[Editor’s Note: This month faculty members share their favorite brief writing or oral argument tip. This is the fourth entry in the series.] My favorite advocacy tip applies to briefs and oral arguments alike. (Indeed, for my money it serves as a pretty good rule of thumb for life in general.) It is this: Your arguments are never as good as you think they are.
As a general matter, the phenomenon is a product of (or is at the very least related to) what psychologists call the confirmation bias. That’s our tendency to assimilate new information in such a way as to confirm our pre-existing beliefs. If I’m inclined to believe in the truth of Proposition X, then I will give relatively greater weight to new information that confirms that belief than to information that runs contrary to it.
It’s entirely natural for lawyers to identify with their client’s interests and perspective. When your job is to advance the most effective arguments you can on your client’s behalf, it becomes your business to appreciate where they are coming from. And as you start to do that, you are likely to become less effective at seeing where the other side is coming from.
Imagine you’re confronted with what at the outset appears to be a body of case law that is not clearly consistent, or is inconsistent, with the position you hope to advance. For you it’s a puzzle. You need to move the pieces around and to reorient the cases, emphasizing some of the themes and language in the opinions over the rest. Ultimately, you formulate an analysis in which everything points in a single direction: you win. In your mind, you will have offered the court the solution to the puzzle. In reality, you are much more likely to have provided a solution to the puzzle.

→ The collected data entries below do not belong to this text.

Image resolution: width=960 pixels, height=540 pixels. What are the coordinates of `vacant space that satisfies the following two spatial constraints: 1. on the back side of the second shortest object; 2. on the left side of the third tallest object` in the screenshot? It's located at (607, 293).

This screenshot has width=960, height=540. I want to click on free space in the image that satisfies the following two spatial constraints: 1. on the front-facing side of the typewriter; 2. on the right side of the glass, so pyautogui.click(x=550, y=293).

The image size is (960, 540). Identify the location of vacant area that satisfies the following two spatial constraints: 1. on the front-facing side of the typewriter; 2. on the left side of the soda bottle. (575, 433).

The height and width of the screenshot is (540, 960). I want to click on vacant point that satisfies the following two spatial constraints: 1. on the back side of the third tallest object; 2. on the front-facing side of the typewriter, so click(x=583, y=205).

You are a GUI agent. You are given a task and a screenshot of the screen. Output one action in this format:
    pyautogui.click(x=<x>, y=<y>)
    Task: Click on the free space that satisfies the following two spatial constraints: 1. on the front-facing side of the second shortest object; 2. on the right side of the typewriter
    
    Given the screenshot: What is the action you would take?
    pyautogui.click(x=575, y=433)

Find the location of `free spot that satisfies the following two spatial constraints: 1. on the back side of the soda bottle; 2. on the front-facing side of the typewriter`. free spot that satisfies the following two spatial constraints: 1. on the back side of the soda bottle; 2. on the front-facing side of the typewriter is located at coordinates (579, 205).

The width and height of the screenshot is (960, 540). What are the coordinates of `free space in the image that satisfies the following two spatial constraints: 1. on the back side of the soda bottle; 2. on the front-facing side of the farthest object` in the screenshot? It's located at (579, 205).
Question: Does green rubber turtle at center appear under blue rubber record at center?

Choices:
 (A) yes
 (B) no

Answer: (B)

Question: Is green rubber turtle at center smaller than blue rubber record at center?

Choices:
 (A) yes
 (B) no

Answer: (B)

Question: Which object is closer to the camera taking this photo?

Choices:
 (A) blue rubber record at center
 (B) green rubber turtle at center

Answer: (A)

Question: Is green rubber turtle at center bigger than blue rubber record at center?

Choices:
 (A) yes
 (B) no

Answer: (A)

We do this all the time, as humans, as lawyers, and even as judges (ever notice how opinions consistently read as though there is but a single answer to the questions presented, even over a strenuous dissent?).

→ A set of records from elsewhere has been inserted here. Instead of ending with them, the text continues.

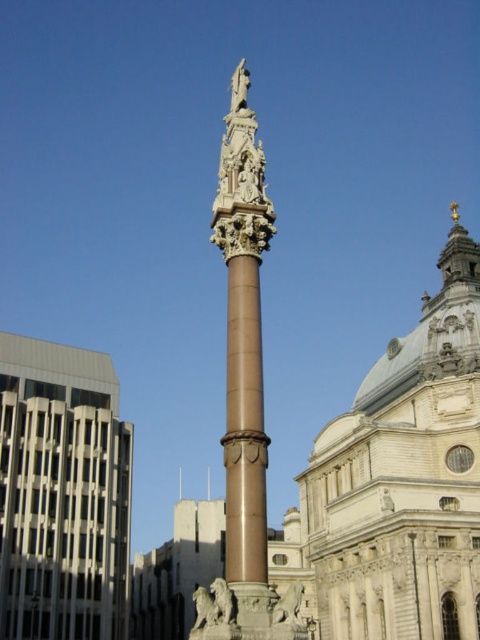 Question: Which object is the closest to the bronze/golden column at center?

Choices:
 (A) white glass building at left
 (B) light beige stone tower at center

Answer: (A)

Question: Which object is the closest to the white glass building at left?

Choices:
 (A) light beige stone tower at center
 (B) bronze/golden column at center

Answer: (B)

Question: Is light beige stone tower at center to the right of bronze/golden column at center from the viewer's perspective?

Choices:
 (A) no
 (B) yes

Answer: (B)

Question: Is light beige stone tower at center below white glass building at left?

Choices:
 (A) yes
 (B) no

Answer: (B)

Question: Does light beige stone tower at center appear under white glass building at left?

Choices:
 (A) yes
 (B) no

Answer: (B)

Question: Which point is farther from the camera taking this photo?

Choices:
 (A) (59, 609)
 (B) (232, 154)

Answer: (A) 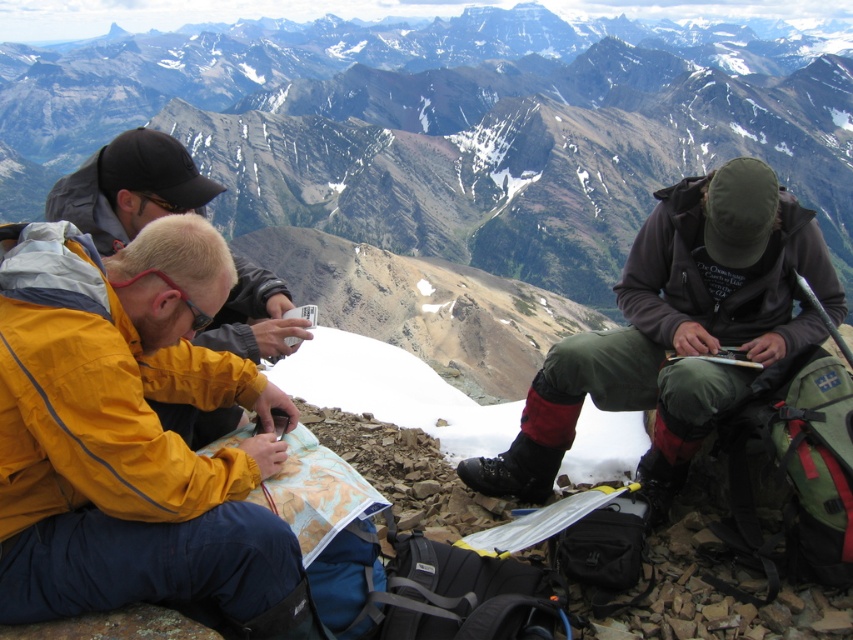 Question: Which object is the farthest from the dark brown jacket at right?

Choices:
 (A) yellow waterproof jacket at lower left
 (B) rocky mountain range at center

Answer: (B)

Question: Estimate the real-world distances between objects in this image. Which object is closer to the yellow waterproof jacket at lower left?

Choices:
 (A) dark brown jacket at right
 (B) rocky mountain range at center

Answer: (A)

Question: Considering the relative positions of rocky mountain range at center and yellow waterproof jacket at lower left in the image provided, where is rocky mountain range at center located with respect to yellow waterproof jacket at lower left?

Choices:
 (A) right
 (B) left

Answer: (A)

Question: Which object is the farthest from the rocky mountain range at center?

Choices:
 (A) dark brown jacket at right
 (B) yellow waterproof jacket at lower left

Answer: (A)

Question: Is the position of rocky mountain range at center more distant than that of yellow waterproof jacket at lower left?

Choices:
 (A) yes
 (B) no

Answer: (A)

Question: Observing the image, what is the correct spatial positioning of rocky mountain range at center in reference to dark brown jacket at right?

Choices:
 (A) right
 (B) left

Answer: (A) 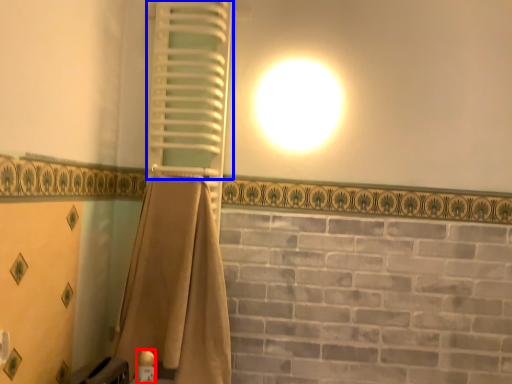 Question: Which of the following is the closest to the observer, toiletry (highlighted by a red box) or shutter (highlighted by a blue box)?

Choices:
 (A) toiletry
 (B) shutter

Answer: (A)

So what do we do about it? Clichéd as it may be to say it, recognizing the phenomenon is the first step to countering it. At that point, for me, it becomes about efforts to introduce distance and perspective. Setting a brief aside for a couple days or more seems best, though it’s not always possible. Other tricks involve re-reading it in a different place or in a different font. Reading aloud can help to uncover flaws in logic as well as linguistic inelegancies. The point, ultimately, is to read the words critically, and as though they are not my own. If I can manage that, then I will have a better chance of seeing the flaws that weren’t apparent to me the first time through.